Low Sodium White Bread
|Low sodium low fat milk||1 Cup (16 tbs), heated to lukewarm|
|Fresh lemon juice||1 Tablespoon|
|Active dry yeast||2 Tablespoon (2 Packages)|
|Egg/1/2 cup of liquid egg substitute||1 , lightly beaten|
|Corn oil||1⁄4 Cup (4 tbs)|
1) In a bowl, mix the milk and lemon juice well.
2) To this, add the yeast and fructose. Mix thoroughly.
3) Keep aside and allow to double in bulk. This will happen within a minutes.
4) In a bowl, combine the egg or egg substitute and corn oil. Mix well.
5) To this, add the doubled yeast mixture.
6) To this, gradually add the flour, until mixed well.
7) With your hands, knead in the last 1/2 cup of flour.
8) With a tea towel, cover and allow to rise in a warm place until doubled, for about 1 1/2 hours.
9) Punch down and on a floured board, knead for 10 minutes. Check if the dough is smooth and elastic.
10) With butter or margarine, rub the dough lightly.
11) With a tea towel, cover and let rise again until doubled, for about 30 minutes.
12) Again, knead the dough for a while and form into a loaf shape.
13) In a greased 9X5X3 inch loaf pan, place the dough.
14) With a tea towel, cover and let rise until almost doubled, for about 30 minutes.
15) Meanwhile, preheat the oven to 375 degrees.
16) Bake in the oven for 40 minutes or until the bread turns golden brown.
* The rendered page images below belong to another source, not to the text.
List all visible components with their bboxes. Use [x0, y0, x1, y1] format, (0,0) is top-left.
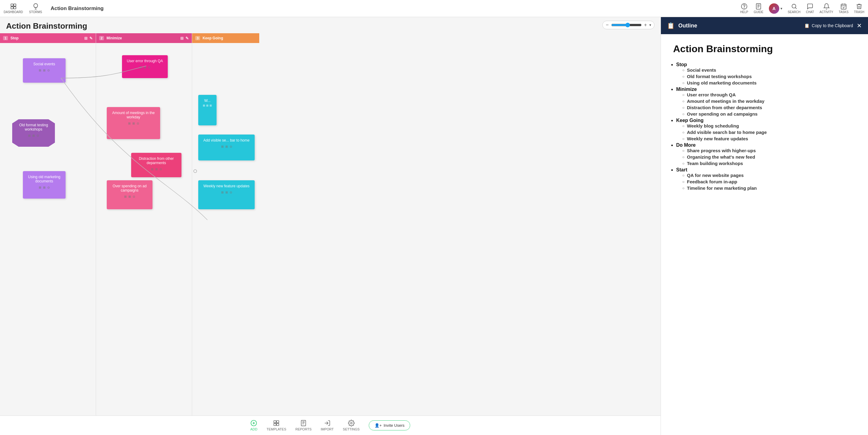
svg-point-17 — [350, 422, 352, 424]
avatar: A — [769, 3, 779, 14]
panel-main-title: Action Brainstorming — [673, 43, 856, 55]
outline-item: User error through QA — [682, 92, 856, 97]
settings-nav[interactable]: SETTINGS — [343, 420, 360, 431]
outline-item: Distraction from other deparments — [682, 105, 856, 110]
help-nav[interactable]: HELP — [740, 3, 748, 14]
sticky-weekly-features[interactable]: Weekly new feature updates ⊞⊞⊙ — [198, 180, 255, 209]
svg-rect-3 — [14, 7, 16, 9]
canvas-title: Action Brainstorming — [6, 21, 654, 31]
sticky-social-events[interactable]: Social events ⊞⊞⊙ — [23, 58, 66, 83]
sticky-search-bar[interactable]: Add visible se... bar to home ⊞⊞⊙ — [198, 134, 255, 160]
outline-item: Feedback forum in-app — [682, 179, 856, 184]
outline-list: StopSocial eventsOld format testing work… — [676, 62, 856, 191]
col-body-keep: W... ⊞⊞⊞ Add visible se... bar to home ⊞… — [192, 43, 259, 415]
add-nav[interactable]: ADD — [250, 420, 257, 431]
trash-nav[interactable]: TRASH — [854, 3, 864, 14]
zoom-bar: − + ▾ — [602, 21, 654, 29]
outline-item: Old format testing workshops — [682, 74, 856, 79]
sticky-overspending[interactable]: Over spending on ad campaigns ⊞⊞⊙ — [107, 180, 153, 209]
section-title: Start — [676, 167, 687, 173]
outline-item: Amount of meetings in the workday — [682, 98, 856, 104]
svg-rect-2 — [11, 7, 13, 9]
col-actions-stop: ⊞ ✎ — [84, 36, 93, 40]
svg-rect-6 — [756, 4, 761, 9]
sticky-old-format[interactable]: Old format testing workshops ⊞⊞⊙ — [12, 119, 55, 147]
col-num-keep: 3 — [195, 36, 200, 40]
panel-doc-icon: 📋 — [667, 22, 675, 29]
svg-rect-0 — [11, 4, 13, 6]
section-items: Social eventsOld format testing workshop… — [682, 67, 856, 85]
col-label-stop: Stop — [10, 36, 19, 40]
sticky-weekly-blog[interactable]: W... ⊞⊞⊞ — [198, 95, 217, 125]
panel-body: Action Brainstorming StopSocial eventsOl… — [661, 34, 868, 435]
zoom-out-button[interactable]: − — [606, 22, 609, 28]
storms-nav[interactable]: STORMS — [29, 3, 42, 14]
sticky-distraction[interactable]: Distraction from other deparments ⊞⊞⊙ — [131, 153, 182, 177]
page-title: Action Brainstorming — [51, 5, 734, 11]
col-icon-min-2[interactable]: ✎ — [185, 36, 189, 40]
avatar-button[interactable]: A ▾ — [769, 3, 782, 14]
dashboard-nav[interactable]: DASHBOARD — [4, 3, 23, 14]
right-panel: 📋 Outline 📋 Copy to the Clipboard ✕ Acti… — [661, 17, 868, 435]
column-minimize: 2 Minimize ⊞ ✎ User error through QA ⊞⊞⊙ — [96, 33, 192, 415]
canvas-area: Action Brainstorming − + ▾ 1 Stop ⊞ ✎ — [0, 17, 661, 435]
col-icon-stop-1[interactable]: ⊞ — [84, 36, 88, 40]
activity-nav[interactable]: ACTIVITY — [819, 3, 833, 14]
svg-rect-12 — [277, 421, 279, 423]
invite-icon: 👤+ — [374, 423, 382, 428]
zoom-slider[interactable] — [611, 23, 642, 27]
svg-rect-11 — [274, 421, 276, 423]
col-num-minimize: 2 — [99, 36, 104, 40]
col-icon-stop-2[interactable]: ✎ — [89, 36, 93, 40]
invite-users-button[interactable]: 👤+ Invite Users — [369, 421, 410, 430]
panel-title: Outline — [678, 23, 801, 29]
zoom-in-button[interactable]: + — [644, 22, 647, 28]
col-body-stop: Social events ⊞⊞⊙ Old format testing wor… — [0, 43, 96, 415]
column-header-minimize: 2 Minimize ⊞ ✎ — [96, 33, 192, 43]
section-title: Stop — [676, 62, 687, 67]
column-stop: 1 Stop ⊞ ✎ Social events ⊞⊞⊙ — [0, 33, 96, 415]
guide-nav[interactable]: GUIDE — [754, 3, 764, 14]
section-items: User error through QAAmount of meetings … — [682, 92, 856, 117]
section-title: Keep Going — [676, 118, 704, 123]
svg-rect-15 — [301, 421, 306, 426]
copy-clipboard-button[interactable]: 📋 Copy to the Clipboard — [804, 23, 853, 28]
outline-item: Team building workshops — [682, 161, 856, 166]
top-nav: DASHBOARD STORMS Action Brainstorming HE… — [0, 0, 868, 17]
import-nav[interactable]: IMPORT — [320, 420, 334, 431]
section-title: Minimize — [676, 87, 697, 92]
sticky-old-marketing[interactable]: Using old marketing documents ⊞⊞⊙ — [23, 171, 66, 198]
outline-section-keep-going: Keep GoingWeekly blog schedulingAdd visi… — [676, 118, 856, 141]
main-layout: Action Brainstorming − + ▾ 1 Stop ⊞ ✎ — [0, 17, 868, 435]
search-nav[interactable]: SEARCH — [788, 3, 801, 14]
kanban-board: 1 Stop ⊞ ✎ Social events ⊞⊞⊙ — [0, 33, 661, 415]
sticky-user-error[interactable]: User error through QA ⊞⊞⊙ — [122, 55, 168, 78]
nav-right: HELP GUIDE A ▾ SEARCH CHAT — [740, 3, 864, 14]
outline-section-do-more: Do MoreShare progress with higher-upsOrg… — [676, 143, 856, 166]
svg-rect-1 — [14, 4, 16, 6]
svg-rect-14 — [277, 424, 279, 426]
col-num-stop: 1 — [3, 36, 8, 40]
panel-header: 📋 Outline 📋 Copy to the Clipboard ✕ — [661, 17, 868, 34]
svg-rect-13 — [274, 424, 276, 426]
outline-item: Timeline for new marketing plan — [682, 185, 856, 191]
section-items: Weekly blog schedulingAdd visible search… — [682, 123, 856, 141]
bottom-bar: ADD TEMPLATES REPORTS — [0, 415, 661, 435]
reports-nav[interactable]: REPORTS — [296, 420, 312, 431]
panel-close-button[interactable]: ✕ — [857, 22, 862, 29]
col-icon-min-1[interactable]: ⊞ — [180, 36, 184, 40]
outline-item: Add visible search bar to home page — [682, 130, 856, 135]
col-label-minimize: Minimize — [106, 36, 122, 40]
templates-nav[interactable]: TEMPLATES — [267, 420, 286, 431]
svg-point-7 — [792, 4, 796, 8]
outline-item: Weekly blog scheduling — [682, 123, 856, 128]
section-items: QA for new website pagesFeedback forum i… — [682, 173, 856, 191]
tasks-nav[interactable]: TASKS — [839, 3, 848, 14]
sticky-meetings[interactable]: Amount of meetings in the workday ⊞⊞⊙ — [107, 107, 160, 139]
col-label-keep: Keep Going — [203, 36, 223, 40]
outline-item: Weekly new feature updates — [682, 136, 856, 141]
outline-section-start: StartQA for new website pagesFeedback fo… — [676, 167, 856, 191]
section-title: Do More — [676, 143, 696, 148]
chat-nav[interactable]: CHAT — [806, 3, 814, 14]
zoom-dropdown-icon[interactable]: ▾ — [649, 23, 651, 27]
When tapped, it should sound hollow. To glaze the bread, you can rub the top with a small amount of butter or margarine, 3 or 4 minutes before the baking is over.
17) From the oven, remove the bread.
18) Place the bread on its side for 5 minutes.
19) Then, turn out on a rack and let cool to room temperature. It is easy to slice a cooled loaf.
20) Slice and serve as desired.
To serve the bread hot, first slice it, spread butter on top if desired, wrap in foil and reheat in the oven. To prepare low-sodium whole wheat bread, you can substitute the all-purpose flour with the whole wheat flour and proceed as directed. Another variation is crunchy low-sodium wheat berry bread. To prepare this, substitute the all-purpose flour with the whole wheat flour. Soak 1/4 cup of wheat berries in enough water to cover for 24 hours. Drain and add this to the milk-lemon juice mixture, along with the yeast and fructose mix. Then, proceed as directed.